━━ Dataset records ━━
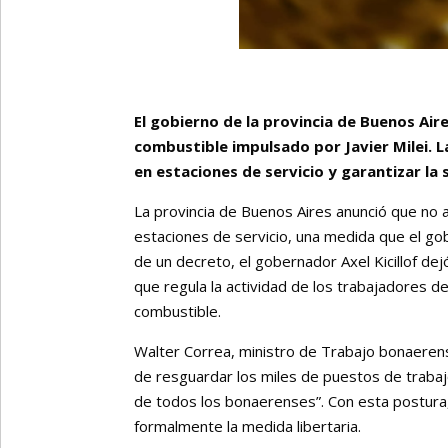
El gobierno de la provincia de Buenos Ai
combustible impulsado por Javier Milei. 
en estaciones de servicio y garantizar la
La provincia de Buenos Aires anunció que no 
estaciones de servicio, una medida que el gobi
de un decreto, el gobernador Axel Kicillof de
que regula la actividad de los trabajadores de
combustible.
Walter Correa, ministro de Trabajo bonaeren
de resguardar los miles de puestos de trabajo
de todos los bonaerenses”. Con esta postura, 
formalmente la medida libertaria.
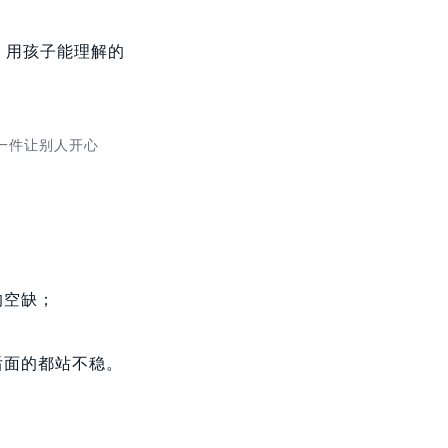
，用孩子能理解的
做一件让别人开心
的空缺；
后面的都站不稳。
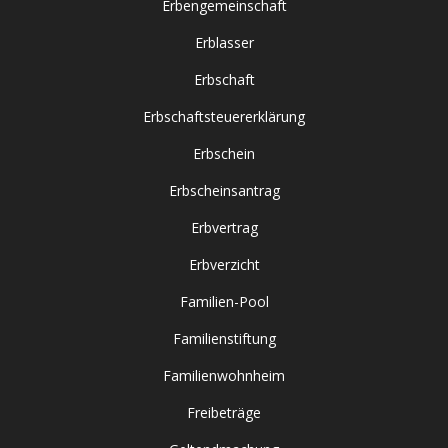
Erbengemeinschaft
Erblasser
Erbschaft
Erbschaftsteuererklärung
Erbschein
Erbscheinsantrag
Erbvertrag
Erbverzicht
Familien-Pool
Familienstiftung
Familienwohnheim
Freibeträge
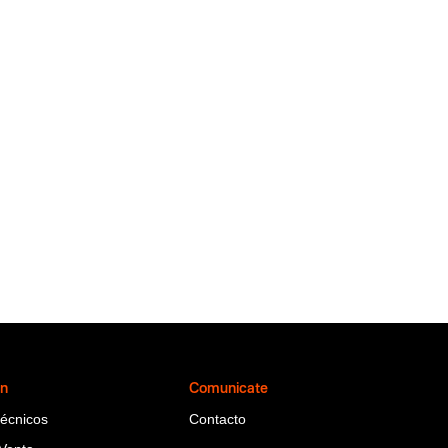
ón
Comunicate
Técnicos
Contacto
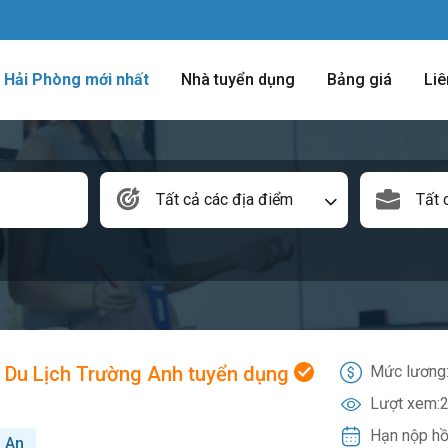
m Hải Phòng mới nhất
Nhà tuyển dụng
Bảng giá
Liê
Tất cả các địa điểm
Tất 
Du Lịch Trường Anh tuyển dụng
Mức lương
Lượt xem:
2
Hạn nộp hồ
n An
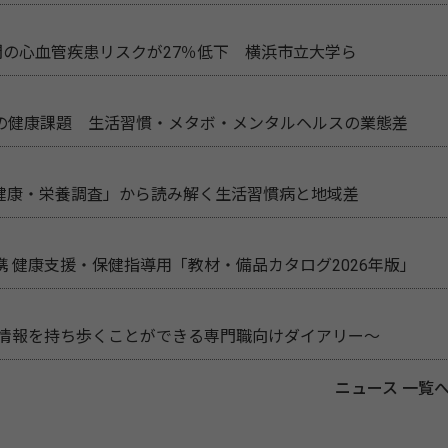
間の心血管疾患リスクが27％低下 横浜市立大学ら
の健康課題 生活習慣・メタボ・メンタルヘルスの業態差
民健康・栄養調査」から読み解く生活習慣病と地域差
 健康支援・保健指導用「教材・備品カタログ2026年版」
新情報を持ち歩くことができる専門職向けダイアリー～
ニュース 一覧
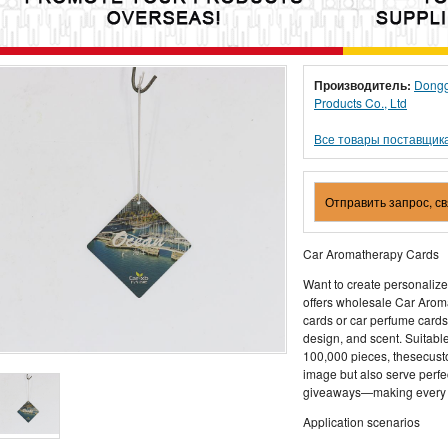
Производитель:
Dongg
Products Co., Ltd
Все товары поставщик
Отправить запрос, с
Car Aromatherapy Cards
Want to create personaliz
offers wholesale Car Arom
cards or car perfume cards),
design, and scent. Suitable
100,000 pieces, thesecus
image but also serve perfec
giveaways—making every dr
Application scenarios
━━━
Exercise |
Could you repeat every record exactly as written, with the pictures left out?

Exercise result |
El gobierno de la provincia de Buenos Ai
combustible impulsado por Javier Milei. 
en estaciones de servicio y garantizar la
La provincia de Buenos Aires anunció que no 
estaciones de servicio, una medida que el gobi
de un decreto, el gobernador Axel Kicillof de
que regula la actividad de los trabajadores de
combustible.
Walter Correa, ministro de Trabajo bonaeren
de resguardar los miles de puestos de trabajo
de todos los bonaerenses”. Con esta postura, 
formalmente la medida libertaria.
，用孩子能理解的
做一件让别人开心
的空缺；
后面的都站不稳。
Erbengemeinschaft
Erblasser
Erbschaft
Erbschaftsteuererklärung
Erbschein
Erbscheinsantrag
Erbvertrag
Erbverzicht
Familien-Pool
Familienstiftung
Familienwohnheim
Freibeträge
ón
Comunicate
Técnicos
Contacto
m Hải Phòng mới nhất
Nhà tuyển dụng
Bảng giá
Liê
Tất cả các địa điểm
Tất 
Du Lịch Trường Anh tuyển dụng
Mức lương
Lượt xem:
2
Hạn nộp hồ
n An
間の心血管疾患リスクが27％低下 横浜市立大学ら
の健康課題 生活習慣・メタボ・メンタルヘルスの業態差
民健康・栄養調査」から読み解く生活習慣病と地域差
 健康支援・保健指導用「教材・備品カタログ2026年版」
新情報を持ち歩くことができる専門職向けダイアリー～
ニュース 一覧
Производитель:
Dongg
Products Co., Ltd
Все товары поставщик
Отправить запрос, с
Car Aromatherapy Cards
Want to create personaliz
offers wholesale Car Arom
cards or car perfume cards),
design, and scent. Suitable
100,000 pieces, thesecus
image but also serve perfec
giveaways—making every dr
Application scenarios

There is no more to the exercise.